Bonk Punch strummed a jaunty chord. "She's alive, alive, alive~!"
"SILENCE!" Hongo brandished the syringe like a sword. "You—" He pointed at Shanks. "—are a bad influence. And you—" The syringe swung to Mihawk. "—are worse than a corpse. At least corpses stay put!"
Mihawk's brow arched. "Flattering."
Marya sidestepped toward a stall selling star charts, but Hongo blocked her path, his boots squelching in a puddle of spilled Eclipse Rum. "Where do you think you're going?"
"To research," she said coolly.
"To collapse," Hongo corrected.
Shanks slung an arm around Hongo's shoulders, reeking of mango and mischief. "Relax, doc! We're taking her to Elbaph. Giants, mead, bed rest—"

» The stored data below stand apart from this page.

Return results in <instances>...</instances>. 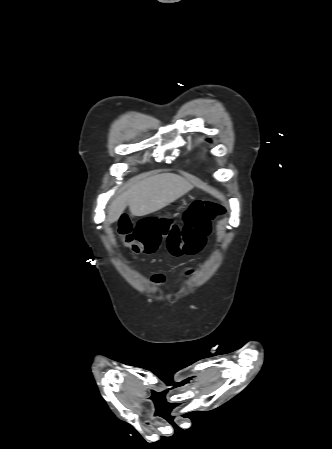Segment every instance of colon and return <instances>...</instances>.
<instances>
[{
    "instance_id": "1",
    "label": "colon",
    "mask_w": 332,
    "mask_h": 449,
    "mask_svg": "<svg viewBox=\"0 0 332 449\" xmlns=\"http://www.w3.org/2000/svg\"><path fill=\"white\" fill-rule=\"evenodd\" d=\"M224 208L209 200L195 201L184 214V225L172 224L170 219H143L135 226L122 220L116 227L118 237L135 253H154L162 242L173 257L194 255L210 232V221L219 217Z\"/></svg>"
}]
</instances>
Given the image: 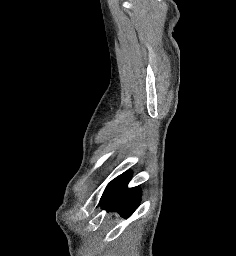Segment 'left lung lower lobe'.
<instances>
[{
    "mask_svg": "<svg viewBox=\"0 0 236 256\" xmlns=\"http://www.w3.org/2000/svg\"><path fill=\"white\" fill-rule=\"evenodd\" d=\"M131 172H125L112 180L106 187L99 205L110 212H117L122 217H129L138 207L141 192L137 187L126 191Z\"/></svg>",
    "mask_w": 236,
    "mask_h": 256,
    "instance_id": "left-lung-lower-lobe-1",
    "label": "left lung lower lobe"
}]
</instances>
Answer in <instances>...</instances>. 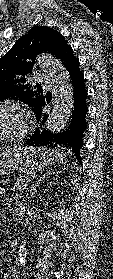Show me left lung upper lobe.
Returning <instances> with one entry per match:
<instances>
[{"mask_svg":"<svg viewBox=\"0 0 113 279\" xmlns=\"http://www.w3.org/2000/svg\"><path fill=\"white\" fill-rule=\"evenodd\" d=\"M70 50L65 38L54 29L33 27L0 58V100L15 98L33 110L44 97L39 84L36 85L37 91H33L27 82V77L35 69L36 55L49 53L62 61Z\"/></svg>","mask_w":113,"mask_h":279,"instance_id":"5c2ea615","label":"left lung upper lobe"}]
</instances>
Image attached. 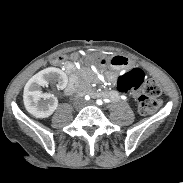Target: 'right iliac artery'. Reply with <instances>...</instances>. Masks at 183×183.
Here are the masks:
<instances>
[{
  "label": "right iliac artery",
  "instance_id": "1",
  "mask_svg": "<svg viewBox=\"0 0 183 183\" xmlns=\"http://www.w3.org/2000/svg\"><path fill=\"white\" fill-rule=\"evenodd\" d=\"M90 97L88 95L85 96V100H89Z\"/></svg>",
  "mask_w": 183,
  "mask_h": 183
}]
</instances>
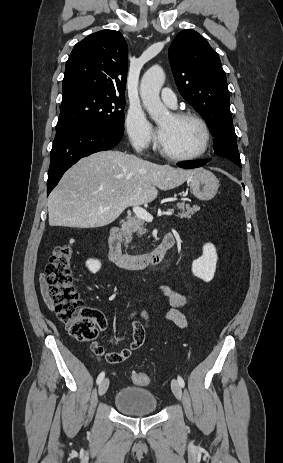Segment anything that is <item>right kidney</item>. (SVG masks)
<instances>
[{
    "instance_id": "obj_1",
    "label": "right kidney",
    "mask_w": 283,
    "mask_h": 463,
    "mask_svg": "<svg viewBox=\"0 0 283 463\" xmlns=\"http://www.w3.org/2000/svg\"><path fill=\"white\" fill-rule=\"evenodd\" d=\"M86 266L92 273H97L101 268V262L96 259H89L86 261Z\"/></svg>"
}]
</instances>
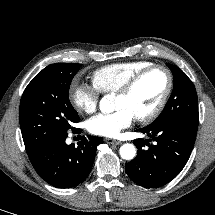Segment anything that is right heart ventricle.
I'll return each mask as SVG.
<instances>
[{
  "mask_svg": "<svg viewBox=\"0 0 215 215\" xmlns=\"http://www.w3.org/2000/svg\"><path fill=\"white\" fill-rule=\"evenodd\" d=\"M148 61H128L105 65L94 71L93 84L102 93L117 92L133 75L151 66Z\"/></svg>",
  "mask_w": 215,
  "mask_h": 215,
  "instance_id": "e07e8e85",
  "label": "right heart ventricle"
}]
</instances>
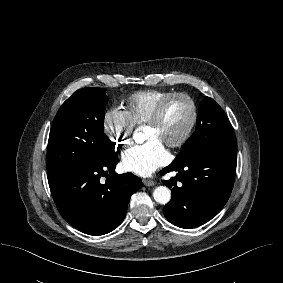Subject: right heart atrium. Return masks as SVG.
I'll return each mask as SVG.
<instances>
[{"instance_id": "obj_1", "label": "right heart atrium", "mask_w": 283, "mask_h": 283, "mask_svg": "<svg viewBox=\"0 0 283 283\" xmlns=\"http://www.w3.org/2000/svg\"><path fill=\"white\" fill-rule=\"evenodd\" d=\"M103 129L117 148H126L132 142L134 124L126 111L111 108L103 116Z\"/></svg>"}]
</instances>
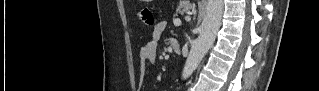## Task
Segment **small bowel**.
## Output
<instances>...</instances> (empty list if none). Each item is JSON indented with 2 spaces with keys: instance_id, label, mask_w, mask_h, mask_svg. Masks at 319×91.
Listing matches in <instances>:
<instances>
[{
  "instance_id": "c3829d8e",
  "label": "small bowel",
  "mask_w": 319,
  "mask_h": 91,
  "mask_svg": "<svg viewBox=\"0 0 319 91\" xmlns=\"http://www.w3.org/2000/svg\"><path fill=\"white\" fill-rule=\"evenodd\" d=\"M167 23L166 21L158 22L152 32L151 37L148 42L141 47L139 58H140V77L141 79L144 77L146 68L148 65H153L157 61V47L158 40L164 33L166 29Z\"/></svg>"
}]
</instances>
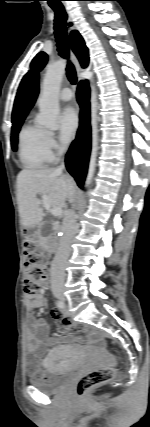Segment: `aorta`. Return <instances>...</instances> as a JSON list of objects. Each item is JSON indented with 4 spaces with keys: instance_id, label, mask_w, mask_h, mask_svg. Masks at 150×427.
<instances>
[{
    "instance_id": "aorta-1",
    "label": "aorta",
    "mask_w": 150,
    "mask_h": 427,
    "mask_svg": "<svg viewBox=\"0 0 150 427\" xmlns=\"http://www.w3.org/2000/svg\"><path fill=\"white\" fill-rule=\"evenodd\" d=\"M66 69V61L61 59L50 65L45 73L42 83V93L39 99L40 114L38 116L39 124L48 129L55 130L58 127L57 118L60 112L59 91L63 75ZM91 127H92V150L89 162L86 186H89L96 167V158L98 152V101L95 86L91 85Z\"/></svg>"
}]
</instances>
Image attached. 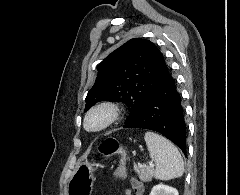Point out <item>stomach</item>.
Wrapping results in <instances>:
<instances>
[{
  "instance_id": "0dacf381",
  "label": "stomach",
  "mask_w": 240,
  "mask_h": 195,
  "mask_svg": "<svg viewBox=\"0 0 240 195\" xmlns=\"http://www.w3.org/2000/svg\"><path fill=\"white\" fill-rule=\"evenodd\" d=\"M94 171L92 161H79L70 179L69 195H91L95 181Z\"/></svg>"
}]
</instances>
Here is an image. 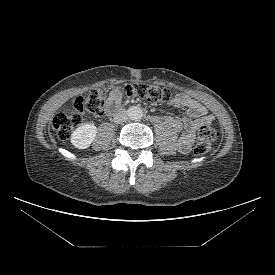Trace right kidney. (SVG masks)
Returning <instances> with one entry per match:
<instances>
[{
    "mask_svg": "<svg viewBox=\"0 0 275 275\" xmlns=\"http://www.w3.org/2000/svg\"><path fill=\"white\" fill-rule=\"evenodd\" d=\"M97 128L94 124H83L71 135V143L78 149H86L94 141Z\"/></svg>",
    "mask_w": 275,
    "mask_h": 275,
    "instance_id": "obj_1",
    "label": "right kidney"
}]
</instances>
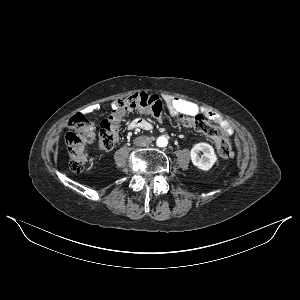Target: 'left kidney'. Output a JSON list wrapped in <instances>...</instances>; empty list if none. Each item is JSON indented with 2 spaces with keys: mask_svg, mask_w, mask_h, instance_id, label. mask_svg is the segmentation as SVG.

"Elbaph?!" Hongo's voice cracked. "That's a month by sea! She'll be dead in a week!"
"A week?" Shanks gasped. "I had two days in the pool!"
Marya pinched the bridge of her nose. "I'm standing right here."
Hongo ignored her, whirling on Mihawk. "Do something!"
Mihawk glanced at Marya, then at the syringe. "...Duck."
Marya dropped. Hongo lunged. Shanks yelped, tripping into a pyramid of bioluminescent coconuts that promptly exploded into glowing shrapnel. The market erupted—vendors cursed, Minks howled, and Lucky Roux, ever-helpful, began frying the scattered coconut chunks into "emergency snacks."
"GET BACK HERE!" Hongo bellowed, slipping on a banana peel (courtesy of Yasopp's quick reflexes).
Marya darted through the chaos, Mihawk cutting a path ahead with the sheer force of his disdain. Shanks brought up the rear, tossing berries to a swarm of neon parrots to create a distraction.
"You're all insane!" Hongo roared, tangled in a net of dried seaweed a Mink fisherman "accidentally" tossed his way.
"Love you too, doc!" Shanks called, saluting with a stolen bottle of rum.
As they vanished into the labyrinth of glowing stalls, Marya's lips twitched—the ghost of a smirk.
Mihawk side-eyed her. "Enjoying yourself?"
"No," she lied.
Above them, the moonlit vines hummed, and the sea whispered promises of chaos yet to come.